• _Items listed in a dataset_:
════════════════════
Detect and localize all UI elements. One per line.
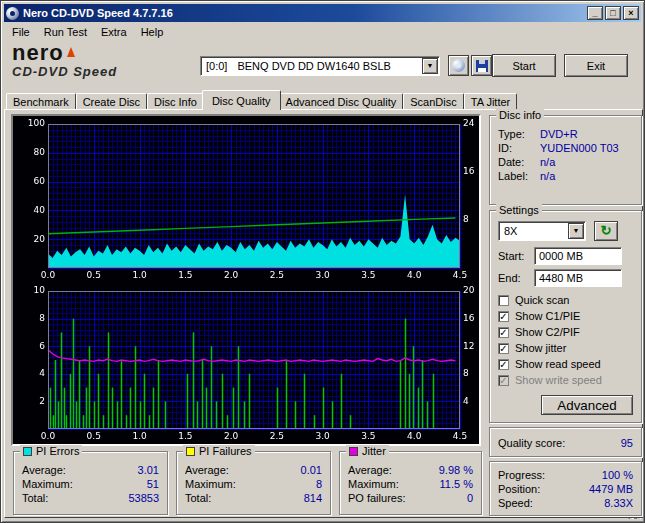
pi-errors-stats-group: PI Errors Average:3.01 Maximum:51 Total:… (13, 451, 168, 515)
logo-product-text: CD-DVD Speed (12, 64, 117, 79)
disc-icon (452, 59, 465, 72)
disc-label-label: Label: (498, 170, 540, 182)
minimize-icon: _ (592, 8, 597, 18)
jitter-average-value: 9.98 % (439, 464, 473, 476)
pi-errors-title: PI Errors (36, 445, 79, 457)
exit-button[interactable]: Exit (564, 54, 628, 77)
tab-benchmark[interactable]: Benchmark (6, 93, 76, 110)
app-window: Nero CD-DVD Speed 4.7.7.16 _ □ × File Ru… (0, 0, 645, 523)
close-button[interactable]: × (623, 6, 639, 20)
disc-type-label: Type: (498, 128, 540, 140)
tab-advanced-disc-quality[interactable]: Advanced Disc Quality (279, 93, 404, 110)
pif-average-value: 0.01 (301, 464, 322, 476)
tab-disc-quality[interactable]: Disc Quality (202, 90, 281, 110)
pie-total-value: 53853 (128, 492, 159, 504)
tab-create-disc[interactable]: Create Disc (76, 93, 147, 110)
progress-label: Progress: (498, 469, 545, 481)
disc-info-group: Disc info Type:DVD+R ID:YUDEN000 T03 Dat… (489, 115, 642, 205)
disc-date-value: n/a (540, 156, 555, 168)
scan-speed-select[interactable]: 8X ▼ (498, 221, 586, 241)
menu-bar: File Run Test Extra Help (4, 22, 641, 41)
jitter-title: Jitter (362, 445, 386, 457)
chevron-down-icon: ▼ (427, 62, 434, 69)
settings-group: Settings 8X ▼ ↻ Start:0000 MB End:4480 M… (489, 210, 642, 423)
scan-speed-value: 8X (499, 225, 568, 237)
flame-icon (67, 47, 75, 57)
advanced-button[interactable]: Advanced (541, 395, 633, 415)
progress-group: Progress:100 % Position:4479 MB Speed:8.… (489, 461, 642, 516)
disc-type-value: DVD+R (540, 128, 578, 140)
checkbox-box (498, 343, 509, 354)
jitter-maximum-value: 11.5 % (440, 478, 473, 490)
start-field-label: Start: (498, 250, 534, 262)
menu-extra[interactable]: Extra (94, 24, 134, 40)
progress-value: 100 % (602, 469, 633, 481)
toolbar: nero CD-DVD Speed [0:0]BENQ DVD DD DW164… (4, 41, 641, 90)
checkbox-box (498, 327, 509, 338)
jitter-swatch (349, 447, 358, 456)
checkbox-box (498, 295, 509, 306)
checkbox-box (498, 359, 509, 370)
quality-score-label: Quality score: (498, 437, 565, 449)
tab-disc-info[interactable]: Disc Info (147, 93, 204, 110)
logo-brand-text: nero (12, 43, 64, 63)
drive-bus: [0:0] (206, 60, 227, 72)
quality-score-group: Quality score: 95 (489, 427, 642, 457)
disc-label-value: n/a (540, 170, 555, 182)
pie-average-value: 3.01 (138, 464, 159, 476)
window-controls: _ □ × (587, 6, 639, 20)
tab-scandisc[interactable]: ScanDisc (403, 93, 463, 110)
save-icon (476, 60, 488, 72)
disc-id-value: YUDEN000 T03 (540, 142, 619, 154)
disc-date-label: Date: (498, 156, 540, 168)
window-title: Nero CD-DVD Speed 4.7.7.16 (23, 7, 587, 19)
drive-select[interactable]: [0:0]BENQ DVD DD DW1640 BSLB ▼ (200, 56, 440, 76)
checkbox-show-c1-pie[interactable]: Show C1/PIE (498, 310, 633, 322)
maximize-button[interactable]: □ (605, 6, 621, 20)
disc-id-label: ID: (498, 142, 540, 154)
end-field-label: End: (498, 272, 534, 284)
menu-run-test[interactable]: Run Test (37, 24, 94, 40)
speed-value: 8.33X (604, 497, 633, 509)
pif-total-value: 814 (304, 492, 322, 504)
title-bar[interactable]: Nero CD-DVD Speed 4.7.7.16 _ □ × (4, 4, 641, 22)
po-failures-value: 0 (467, 492, 473, 504)
close-icon: × (628, 8, 633, 18)
checkbox-show-write-speed: Show write speed (498, 374, 633, 386)
checkbox-show-jitter[interactable]: Show jitter (498, 342, 633, 354)
checkbox-box (498, 375, 509, 386)
checkbox-show-read-speed[interactable]: Show read speed (498, 358, 633, 370)
tab-strip: Benchmark Create Disc Disc Info Disc Qua… (6, 90, 641, 110)
pi-failures-jitter-chart (14, 284, 478, 444)
end-position-field[interactable]: 4480 MB (534, 269, 622, 287)
position-value: 4479 MB (589, 483, 633, 495)
jitter-stats-group: Jitter Average:9.98 % Maximum:11.5 % PO … (339, 451, 482, 515)
refresh-button[interactable]: ↻ (594, 221, 618, 241)
minimize-button[interactable]: _ (587, 6, 603, 20)
pi-failures-title: PI Failures (199, 445, 252, 457)
tab-ta-jitter[interactable]: TA Jitter (464, 93, 518, 110)
pif-maximum-value: 8 (316, 478, 322, 490)
position-label: Position: (498, 483, 540, 495)
app-icon (6, 7, 19, 20)
checkbox-quick-scan[interactable]: Quick scan (498, 294, 633, 306)
menu-help[interactable]: Help (134, 24, 171, 40)
start-position-field[interactable]: 0000 MB (534, 247, 622, 265)
speed-label: Speed: (498, 497, 533, 509)
start-button[interactable]: Start (492, 54, 556, 77)
pi-failures-stats-group: PI Failures Average:0.01 Maximum:8 Total… (176, 451, 331, 515)
pi-failures-swatch (186, 447, 195, 456)
eject-disc-button[interactable] (448, 55, 469, 76)
scan-speed-arrow[interactable]: ▼ (568, 223, 584, 239)
drive-select-arrow[interactable]: ▼ (422, 58, 438, 74)
pi-errors-chart (14, 117, 478, 283)
save-results-button[interactable] (471, 55, 492, 76)
settings-title: Settings (496, 204, 542, 216)
chevron-down-icon: ▼ (573, 227, 580, 234)
checkbox-box (498, 311, 509, 322)
menu-file[interactable]: File (5, 24, 37, 40)
pi-errors-swatch (23, 447, 32, 456)
disc-info-title: Disc info (496, 109, 544, 121)
chart-panel (11, 114, 481, 446)
checkbox-show-c2-pif[interactable]: Show C2/PIF (498, 326, 633, 338)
════════════════════
Say how many lines above hold "group", and nothing else.

• _Exercise answer_:
7